▶ _Task_
Each record below should be written out again exactly.

.....

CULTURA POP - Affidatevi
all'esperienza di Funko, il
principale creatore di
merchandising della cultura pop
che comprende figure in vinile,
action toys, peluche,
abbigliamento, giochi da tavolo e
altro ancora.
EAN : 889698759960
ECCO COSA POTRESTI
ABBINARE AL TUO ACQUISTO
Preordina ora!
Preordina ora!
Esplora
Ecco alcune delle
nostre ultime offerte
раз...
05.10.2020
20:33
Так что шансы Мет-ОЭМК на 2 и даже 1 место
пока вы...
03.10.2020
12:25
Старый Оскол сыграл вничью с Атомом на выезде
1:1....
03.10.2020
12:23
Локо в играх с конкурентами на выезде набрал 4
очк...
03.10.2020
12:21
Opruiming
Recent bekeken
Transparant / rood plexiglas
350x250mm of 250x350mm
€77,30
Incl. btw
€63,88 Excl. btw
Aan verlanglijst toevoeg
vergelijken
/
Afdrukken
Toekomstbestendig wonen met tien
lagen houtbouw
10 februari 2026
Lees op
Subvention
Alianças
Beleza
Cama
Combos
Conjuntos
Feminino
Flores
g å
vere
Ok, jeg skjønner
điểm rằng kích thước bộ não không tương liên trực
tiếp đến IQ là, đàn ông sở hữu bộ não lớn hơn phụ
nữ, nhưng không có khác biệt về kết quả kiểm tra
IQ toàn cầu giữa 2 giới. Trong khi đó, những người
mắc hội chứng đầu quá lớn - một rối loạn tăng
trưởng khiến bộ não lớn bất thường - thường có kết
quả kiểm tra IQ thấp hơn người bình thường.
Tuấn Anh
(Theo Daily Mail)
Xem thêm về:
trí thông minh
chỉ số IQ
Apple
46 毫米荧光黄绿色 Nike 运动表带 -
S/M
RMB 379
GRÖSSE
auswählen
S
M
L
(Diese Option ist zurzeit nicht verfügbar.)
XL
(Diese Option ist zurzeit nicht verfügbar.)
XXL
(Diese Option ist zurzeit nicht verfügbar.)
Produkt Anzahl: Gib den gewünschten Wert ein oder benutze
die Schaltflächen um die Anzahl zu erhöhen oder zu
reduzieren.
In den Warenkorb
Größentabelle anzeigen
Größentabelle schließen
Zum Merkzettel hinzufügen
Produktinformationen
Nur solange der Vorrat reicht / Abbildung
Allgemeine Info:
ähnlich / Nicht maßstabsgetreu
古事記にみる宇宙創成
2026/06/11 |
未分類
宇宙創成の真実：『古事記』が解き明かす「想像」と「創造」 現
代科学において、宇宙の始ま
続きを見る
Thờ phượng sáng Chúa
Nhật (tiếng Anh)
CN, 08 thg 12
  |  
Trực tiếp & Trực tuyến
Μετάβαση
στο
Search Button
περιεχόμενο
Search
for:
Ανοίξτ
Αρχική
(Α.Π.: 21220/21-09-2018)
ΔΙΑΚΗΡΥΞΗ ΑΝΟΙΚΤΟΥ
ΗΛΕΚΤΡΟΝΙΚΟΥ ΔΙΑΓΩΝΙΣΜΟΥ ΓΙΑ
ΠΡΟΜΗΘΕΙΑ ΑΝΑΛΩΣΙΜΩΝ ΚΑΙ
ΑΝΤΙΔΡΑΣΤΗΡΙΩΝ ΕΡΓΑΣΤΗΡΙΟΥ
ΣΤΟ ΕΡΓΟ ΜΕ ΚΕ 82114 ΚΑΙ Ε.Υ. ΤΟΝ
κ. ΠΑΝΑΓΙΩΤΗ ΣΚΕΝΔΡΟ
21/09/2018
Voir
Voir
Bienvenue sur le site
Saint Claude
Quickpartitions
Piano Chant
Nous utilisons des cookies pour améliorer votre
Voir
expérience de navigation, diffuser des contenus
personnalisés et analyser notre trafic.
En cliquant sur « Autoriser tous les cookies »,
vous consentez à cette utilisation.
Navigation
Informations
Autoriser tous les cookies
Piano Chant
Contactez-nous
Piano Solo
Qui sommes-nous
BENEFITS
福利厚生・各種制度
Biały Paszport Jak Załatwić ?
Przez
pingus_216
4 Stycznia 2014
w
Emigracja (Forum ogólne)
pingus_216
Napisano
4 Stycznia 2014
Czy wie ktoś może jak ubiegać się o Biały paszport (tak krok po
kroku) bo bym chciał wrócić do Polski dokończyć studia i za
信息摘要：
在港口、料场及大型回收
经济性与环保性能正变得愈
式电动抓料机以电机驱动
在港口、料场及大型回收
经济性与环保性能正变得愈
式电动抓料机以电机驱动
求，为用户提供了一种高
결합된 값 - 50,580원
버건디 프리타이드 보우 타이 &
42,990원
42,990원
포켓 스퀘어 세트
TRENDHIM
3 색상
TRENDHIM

.....

▶ _Output for this exercise_
CULTURA POP - Affidatevi
all'esperienza di Funko, il
principale creatore di
merchandising della cultura pop
che comprende figure in vinile,
action toys, peluche,
abbigliamento, giochi da tavolo e
altro ancora.
EAN : 889698759960
ECCO COSA POTRESTI
ABBINARE AL TUO ACQUISTO
Preordina ora!
Preordina ora!
Esplora
Ecco alcune delle
nostre ultime offerte
раз...
05.10.2020
20:33
Так что шансы Мет-ОЭМК на 2 и даже 1 место
пока вы...
03.10.2020
12:25
Старый Оскол сыграл вничью с Атомом на выезде
1:1....
03.10.2020
12:23
Локо в играх с конкурентами на выезде набрал 4
очк...
03.10.2020
12:21
Opruiming
Recent bekeken
Transparant / rood plexiglas
350x250mm of 250x350mm
€77,30
Incl. btw
€63,88 Excl. btw
Aan verlanglijst toevoeg
vergelijken
/
Afdrukken
Toekomstbestendig wonen met tien
lagen houtbouw
10 februari 2026
Lees op
Subvention
Alianças
Beleza
Cama
Combos
Conjuntos
Feminino
Flores
g å
vere
Ok, jeg skjønner
điểm rằng kích thước bộ não không tương liên trực
tiếp đến IQ là, đàn ông sở hữu bộ não lớn hơn phụ
nữ, nhưng không có khác biệt về kết quả kiểm tra
IQ toàn cầu giữa 2 giới. Trong khi đó, những người
mắc hội chứng đầu quá lớn - một rối loạn tăng
trưởng khiến bộ não lớn bất thường - thường có kết
quả kiểm tra IQ thấp hơn người bình thường.
Tuấn Anh
(Theo Daily Mail)
Xem thêm về:
trí thông minh
chỉ số IQ
Apple
46 毫米荧光黄绿色 Nike 运动表带 -
S/M
RMB 379
GRÖSSE
auswählen
S
M
L
(Diese Option ist zurzeit nicht verfügbar.)
XL
(Diese Option ist zurzeit nicht verfügbar.)
XXL
(Diese Option ist zurzeit nicht verfügbar.)
Produkt Anzahl: Gib den gewünschten Wert ein oder benutze
die Schaltflächen um die Anzahl zu erhöhen oder zu
reduzieren.
In den Warenkorb
Größentabelle anzeigen
Größentabelle schließen
Zum Merkzettel hinzufügen
Produktinformationen
Nur solange der Vorrat reicht / Abbildung
Allgemeine Info:
ähnlich / Nicht maßstabsgetreu
古事記にみる宇宙創成
2026/06/11 |
未分類
宇宙創成の真実：『古事記』が解き明かす「想像」と「創造」 現
代科学において、宇宙の始ま
続きを見る
Thờ phượng sáng Chúa
Nhật (tiếng Anh)
CN, 08 thg 12
  |  
Trực tiếp & Trực tuyến
Μετάβαση
στο
Search Button
περιεχόμενο
Search
for:
Ανοίξτ
Αρχική
(Α.Π.: 21220/21-09-2018)
ΔΙΑΚΗΡΥΞΗ ΑΝΟΙΚΤΟΥ
ΗΛΕΚΤΡΟΝΙΚΟΥ ΔΙΑΓΩΝΙΣΜΟΥ ΓΙΑ
ΠΡΟΜΗΘΕΙΑ ΑΝΑΛΩΣΙΜΩΝ ΚΑΙ
ΑΝΤΙΔΡΑΣΤΗΡΙΩΝ ΕΡΓΑΣΤΗΡΙΟΥ
ΣΤΟ ΕΡΓΟ ΜΕ ΚΕ 82114 ΚΑΙ Ε.Υ. ΤΟΝ
κ. ΠΑΝΑΓΙΩΤΗ ΣΚΕΝΔΡΟ
21/09/2018
Voir
Voir
Bienvenue sur le site
Saint Claude
Quickpartitions
Piano Chant
Nous utilisons des cookies pour améliorer votre
Voir
expérience de navigation, diffuser des contenus
personnalisés et analyser notre trafic.
En cliquant sur « Autoriser tous les cookies »,
vous consentez à cette utilisation.
Navigation
Informations
Autoriser tous les cookies
Piano Chant
Contactez-nous
Piano Solo
Qui sommes-nous
BENEFITS
福利厚生・各種制度
Biały Paszport Jak Załatwić ?
Przez
pingus_216
4 Stycznia 2014
w
Emigracja (Forum ogólne)
pingus_216
Napisano
4 Stycznia 2014
Czy wie ktoś może jak ubiegać się o Biały paszport (tak krok po
kroku) bo bym chciał wrócić do Polski dokończyć studia i za
信息摘要：
在港口、料场及大型回收
经济性与环保性能正变得愈
式电动抓料机以电机驱动
在港口、料场及大型回收
经济性与环保性能正变得愈
式电动抓料机以电机驱动
求，为用户提供了一种高
결합된 값 - 50,580원
버건디 프리타이드 보우 타이 &
42,990원
42,990원
포켓 스퀘어 세트
TRENDHIM
3 색상
TRENDHIM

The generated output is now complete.